Die Beschränkungen wegen des Coronavirus verstärken zudem gravierende Probleme. So sei die Zahl der Fälle häuslicher Gewalt europaweit gestiegen, so Europarats-Generalsekretärin Marija Pejčinović Burić gegenüber der dpa. Die eigenen vier Wände: sie können Traum sein - oder Albtraum.
Während die physischen Kontakte begrenzt sind, werden immer mehr Aktivitäten ins Internet verlagert. Doch können Skype-Konferenzen, WhatsApp-Chats und Streamings von Konzerten oder Lesungen ersetzen, was uns allen jetzt fehlt – nämlich wirklicher Kontakt? Dlf-Redakteurin Felicitas Boeselager hat sich mit dieser Frage befasst.
Nicht nur in Deutschland, auch in vielen anderen Ländern gelten zur Zeit Ausgangsbeschränkungen mit teils strengeren Maßnahmen.
In Italien etwa, wo das Virus sich besonders schnell ausbreitete, gelten strikte Ausgangssperren. Diese seien der einzige Weg, dessen Ausbreitung zu bekämpfen, sagte die italienische Politikerin Laura Garavini im Dlf.

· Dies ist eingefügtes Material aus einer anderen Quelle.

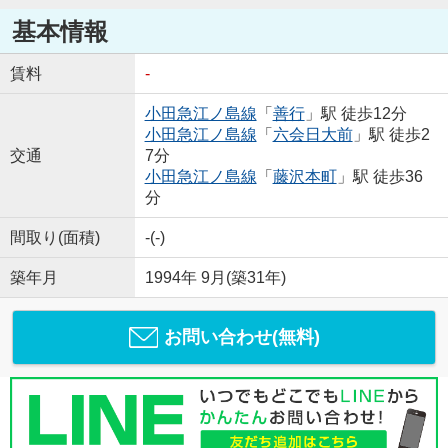
基本情報
賃料
-
小田急江ノ島線
「
善行
」駅 徒歩12分
小田急江ノ島線
「
六会日大前
」駅 徒歩2
交通
7分
小田急江ノ島線
「
藤沢本町
」駅 徒歩36
分
間取り(面積)
-(-)
築年月
1994年 9月(築31年)
お問い合わせ(無料)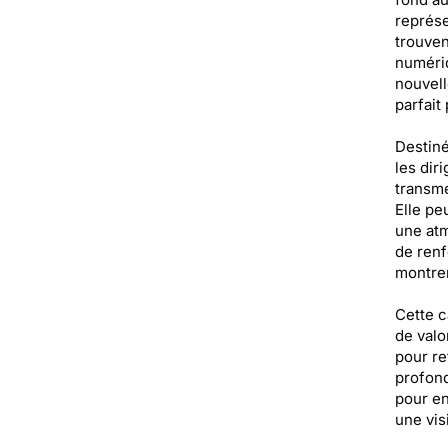
représe
trouven
numériq
nouvell
parfait
Destiné
les dir
transme
Elle pe
une atm
de renf
montrer
Cette c
de valo
pour re
profond
pour en
une vis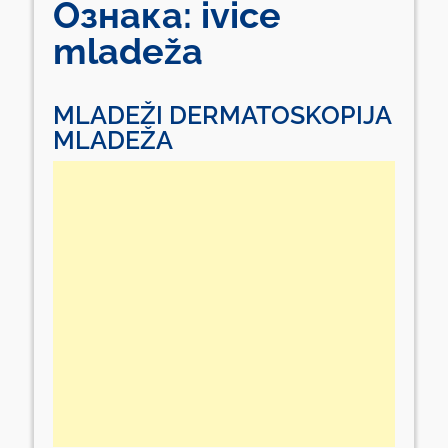
Ознака:
ivice
mladeža
MLADEŽI DERMATOSKOPIJA
MLADEŽA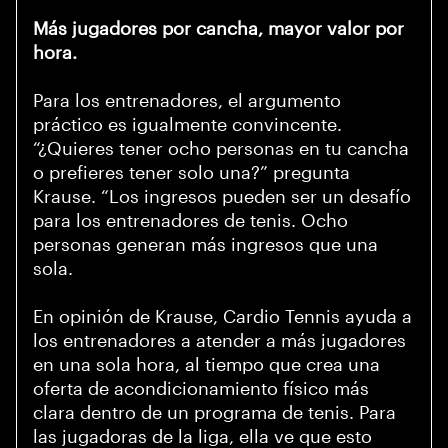
Más jugadores por cancha, mayor valor por
hora.
Para los entrenadores, el argumento
práctico es igualmente convincente.
“¿Quieres tener ocho personas en tu cancha
o prefieres tener solo una?” pregunta
Krause. “Los ingresos pueden ser un desafío
para los entrenadores de tenis. Ocho
personas generan más ingresos que una
sola.
En opinión de Krause, Cardio Tennis ayuda a
los entrenadores a atender a más jugadores
en una sola hora, al tiempo que crea una
oferta de acondicionamiento físico más
clara dentro de un programa de tenis. Para
las jugadoras de la liga, ella ve que esto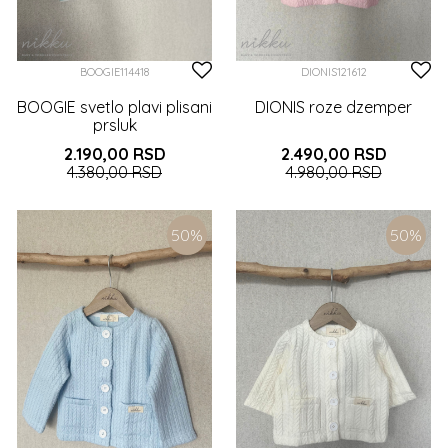
BOOGIE114418
DIONIS121612
BOOGIE svetlo plavi plisani
DIONIS roze dzemper
prsluk
2.190,00
RSD
2.490,00
RSD
4.380,00
RSD
4.980,00
RSD
2 (92CM)
3 (98CM)
4 (104CM)
0-3 (62CM)
3-6 (68CM)
50
%
50
%
5 (110CM)
6 (116CM)
7 (122CM)
6-9 (74CM)
9-12 (80CM)
8 (128CM)
12-18 (86CM)
2 (92CM)
3 (98CM)
5 (110CM)
6 (116CM)
7 (122CM)
DODAJTE U KORPU
DODAJTE U KORPU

Auch in Spanien hat die Regierung von Ministerpräsident Pedro Sánchez aufgrund der hohen Infektionsrate eine landesweite Ausgangssperre verhängt. Das öffentliche Leben steht still, die Wirtschaft ist erneut stark unter Druck. Das Land im Süden Europas hofft in der Coronakrise auf die Unterstützung der EU-Länder.
Die konservative Regierung Großbritanniens hat nur zögerlich auf das Coronavirus reagiert. Inzwischen steht das öffentliche Leben im Land weitgehend still, aber die Fallzahlen steigen weiter. Und das nationale Gesundheitssystem steht kurz vor dem Zusammenbruch.